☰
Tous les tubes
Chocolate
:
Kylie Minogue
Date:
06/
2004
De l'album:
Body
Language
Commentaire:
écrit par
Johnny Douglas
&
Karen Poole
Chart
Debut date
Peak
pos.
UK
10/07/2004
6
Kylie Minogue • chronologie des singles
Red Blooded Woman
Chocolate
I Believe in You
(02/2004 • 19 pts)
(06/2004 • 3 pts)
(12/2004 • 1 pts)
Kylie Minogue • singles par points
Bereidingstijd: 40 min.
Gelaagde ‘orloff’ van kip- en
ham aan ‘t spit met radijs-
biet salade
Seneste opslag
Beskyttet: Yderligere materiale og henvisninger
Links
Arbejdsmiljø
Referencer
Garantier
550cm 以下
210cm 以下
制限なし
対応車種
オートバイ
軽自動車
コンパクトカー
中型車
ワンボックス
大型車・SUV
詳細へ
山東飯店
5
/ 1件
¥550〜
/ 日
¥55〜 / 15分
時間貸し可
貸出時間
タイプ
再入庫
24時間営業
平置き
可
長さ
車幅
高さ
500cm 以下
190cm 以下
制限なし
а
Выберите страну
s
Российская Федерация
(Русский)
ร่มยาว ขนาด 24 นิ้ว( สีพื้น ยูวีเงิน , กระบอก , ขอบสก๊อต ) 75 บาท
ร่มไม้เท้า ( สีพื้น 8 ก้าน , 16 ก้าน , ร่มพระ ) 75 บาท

------------------------------------

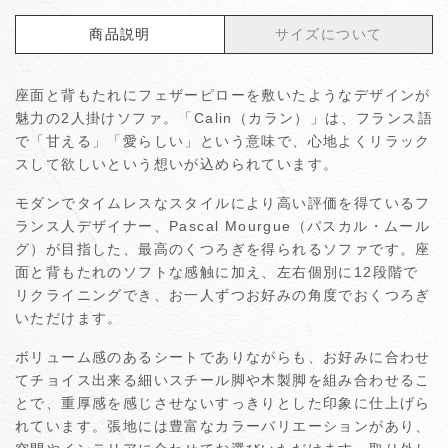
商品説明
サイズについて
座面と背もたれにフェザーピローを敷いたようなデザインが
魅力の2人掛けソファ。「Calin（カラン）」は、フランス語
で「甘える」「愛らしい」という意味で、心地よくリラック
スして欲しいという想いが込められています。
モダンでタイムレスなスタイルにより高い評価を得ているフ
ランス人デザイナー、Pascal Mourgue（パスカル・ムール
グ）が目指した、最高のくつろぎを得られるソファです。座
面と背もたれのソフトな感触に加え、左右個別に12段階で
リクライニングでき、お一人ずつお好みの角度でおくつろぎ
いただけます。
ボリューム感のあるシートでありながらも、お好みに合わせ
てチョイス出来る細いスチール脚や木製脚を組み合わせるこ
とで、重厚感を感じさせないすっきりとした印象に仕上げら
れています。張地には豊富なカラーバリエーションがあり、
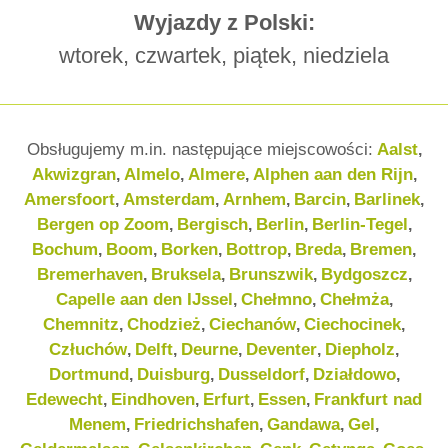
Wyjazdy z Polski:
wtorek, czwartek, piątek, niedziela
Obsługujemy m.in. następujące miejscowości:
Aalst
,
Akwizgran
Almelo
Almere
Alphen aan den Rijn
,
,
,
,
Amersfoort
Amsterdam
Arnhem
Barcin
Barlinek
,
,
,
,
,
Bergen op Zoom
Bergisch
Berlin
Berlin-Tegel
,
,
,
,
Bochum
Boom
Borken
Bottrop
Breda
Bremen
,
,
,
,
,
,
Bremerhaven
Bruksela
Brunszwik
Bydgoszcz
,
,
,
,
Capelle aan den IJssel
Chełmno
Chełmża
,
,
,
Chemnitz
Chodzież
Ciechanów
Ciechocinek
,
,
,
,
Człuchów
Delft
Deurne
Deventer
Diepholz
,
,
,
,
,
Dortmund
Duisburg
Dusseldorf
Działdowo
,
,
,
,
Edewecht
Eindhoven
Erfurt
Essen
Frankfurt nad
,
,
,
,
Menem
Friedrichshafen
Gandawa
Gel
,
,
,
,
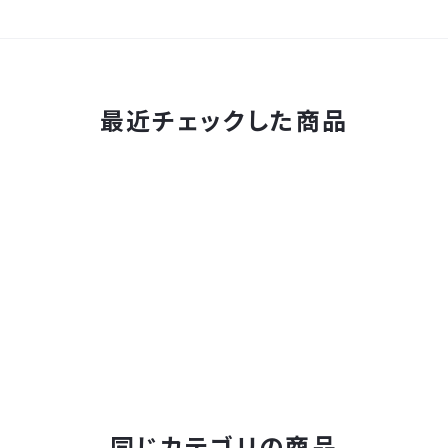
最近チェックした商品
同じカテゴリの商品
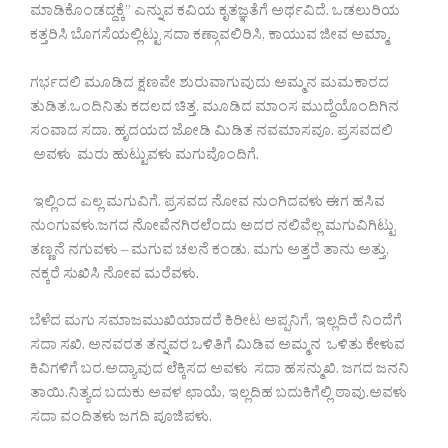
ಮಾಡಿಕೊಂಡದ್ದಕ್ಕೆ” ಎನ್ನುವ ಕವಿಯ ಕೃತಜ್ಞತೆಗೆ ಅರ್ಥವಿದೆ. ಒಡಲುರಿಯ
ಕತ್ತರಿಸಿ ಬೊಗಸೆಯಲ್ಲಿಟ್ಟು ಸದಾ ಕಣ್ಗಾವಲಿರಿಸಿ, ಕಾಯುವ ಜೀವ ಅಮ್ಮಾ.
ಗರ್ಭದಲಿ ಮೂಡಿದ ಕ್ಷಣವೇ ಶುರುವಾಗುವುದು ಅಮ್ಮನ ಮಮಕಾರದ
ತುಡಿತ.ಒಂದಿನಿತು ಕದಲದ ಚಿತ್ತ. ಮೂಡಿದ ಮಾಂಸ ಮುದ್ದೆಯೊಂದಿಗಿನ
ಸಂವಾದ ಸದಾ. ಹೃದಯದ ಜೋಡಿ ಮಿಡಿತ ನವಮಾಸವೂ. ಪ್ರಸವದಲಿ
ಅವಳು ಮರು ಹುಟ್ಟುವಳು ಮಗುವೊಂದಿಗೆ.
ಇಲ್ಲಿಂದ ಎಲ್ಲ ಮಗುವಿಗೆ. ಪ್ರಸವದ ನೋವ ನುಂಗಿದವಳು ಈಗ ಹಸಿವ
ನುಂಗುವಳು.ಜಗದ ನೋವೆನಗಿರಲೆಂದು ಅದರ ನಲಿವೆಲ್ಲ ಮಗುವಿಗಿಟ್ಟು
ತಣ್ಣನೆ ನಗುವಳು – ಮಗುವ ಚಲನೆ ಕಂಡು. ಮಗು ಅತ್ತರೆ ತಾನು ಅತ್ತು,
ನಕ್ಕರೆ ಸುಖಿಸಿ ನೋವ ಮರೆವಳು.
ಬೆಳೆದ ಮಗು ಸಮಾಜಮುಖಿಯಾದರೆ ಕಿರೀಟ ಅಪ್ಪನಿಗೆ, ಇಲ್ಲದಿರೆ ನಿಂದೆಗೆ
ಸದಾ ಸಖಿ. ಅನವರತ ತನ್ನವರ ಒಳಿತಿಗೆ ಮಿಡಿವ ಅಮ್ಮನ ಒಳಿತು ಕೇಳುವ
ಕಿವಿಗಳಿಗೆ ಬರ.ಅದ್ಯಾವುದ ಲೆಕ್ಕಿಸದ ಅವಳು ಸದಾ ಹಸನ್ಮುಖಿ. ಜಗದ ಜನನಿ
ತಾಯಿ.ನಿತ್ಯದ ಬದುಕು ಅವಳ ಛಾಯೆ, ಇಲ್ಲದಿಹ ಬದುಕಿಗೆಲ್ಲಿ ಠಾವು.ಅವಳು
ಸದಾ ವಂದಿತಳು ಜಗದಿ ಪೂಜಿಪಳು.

------------------------------------

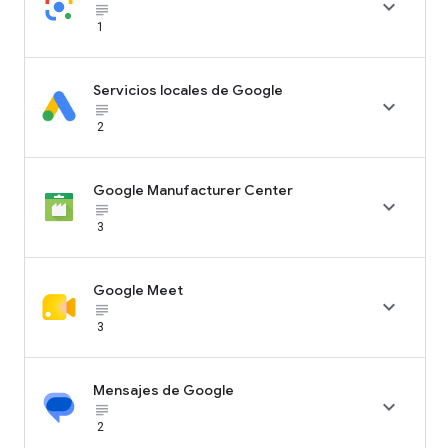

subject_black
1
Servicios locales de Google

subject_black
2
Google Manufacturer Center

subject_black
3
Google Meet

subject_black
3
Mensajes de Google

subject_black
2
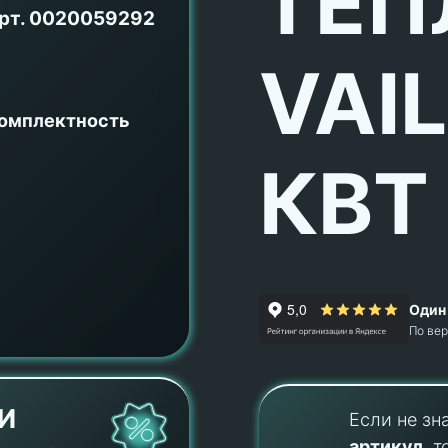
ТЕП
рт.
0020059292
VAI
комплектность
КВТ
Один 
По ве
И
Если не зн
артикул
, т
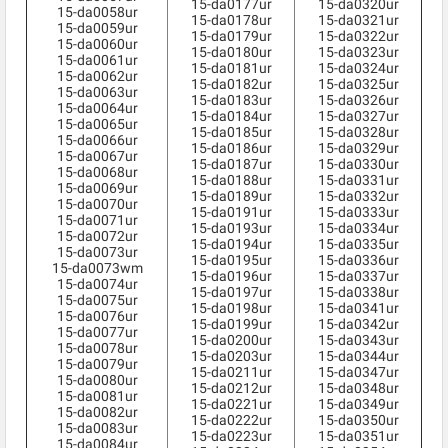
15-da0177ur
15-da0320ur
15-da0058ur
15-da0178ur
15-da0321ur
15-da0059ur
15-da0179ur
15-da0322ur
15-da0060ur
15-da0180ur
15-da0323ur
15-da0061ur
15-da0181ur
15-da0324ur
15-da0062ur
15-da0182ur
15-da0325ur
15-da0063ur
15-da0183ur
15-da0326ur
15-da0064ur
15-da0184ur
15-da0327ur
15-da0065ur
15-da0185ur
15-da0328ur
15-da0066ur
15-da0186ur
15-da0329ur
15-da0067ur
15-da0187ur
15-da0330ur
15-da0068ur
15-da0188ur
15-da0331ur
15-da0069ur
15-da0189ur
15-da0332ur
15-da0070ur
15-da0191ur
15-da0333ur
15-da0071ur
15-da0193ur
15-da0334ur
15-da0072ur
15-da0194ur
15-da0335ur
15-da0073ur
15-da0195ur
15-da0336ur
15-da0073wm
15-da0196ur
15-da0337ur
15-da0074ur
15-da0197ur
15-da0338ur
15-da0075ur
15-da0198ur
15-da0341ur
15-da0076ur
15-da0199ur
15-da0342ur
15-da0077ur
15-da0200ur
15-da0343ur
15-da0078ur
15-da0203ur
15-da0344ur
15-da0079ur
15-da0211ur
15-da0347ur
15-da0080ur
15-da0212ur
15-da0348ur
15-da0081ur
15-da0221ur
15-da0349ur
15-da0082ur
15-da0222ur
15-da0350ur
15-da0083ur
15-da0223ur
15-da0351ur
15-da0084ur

------------------------------------

WORK TO BE COMPLETED:
Show each line from the listing above that includes the word "Kylie".

SOLUTION TO THE EXERCISE:
Kylie Minogue
Kylie Minogue • chronologie des singles
Kylie Minogue • singles par points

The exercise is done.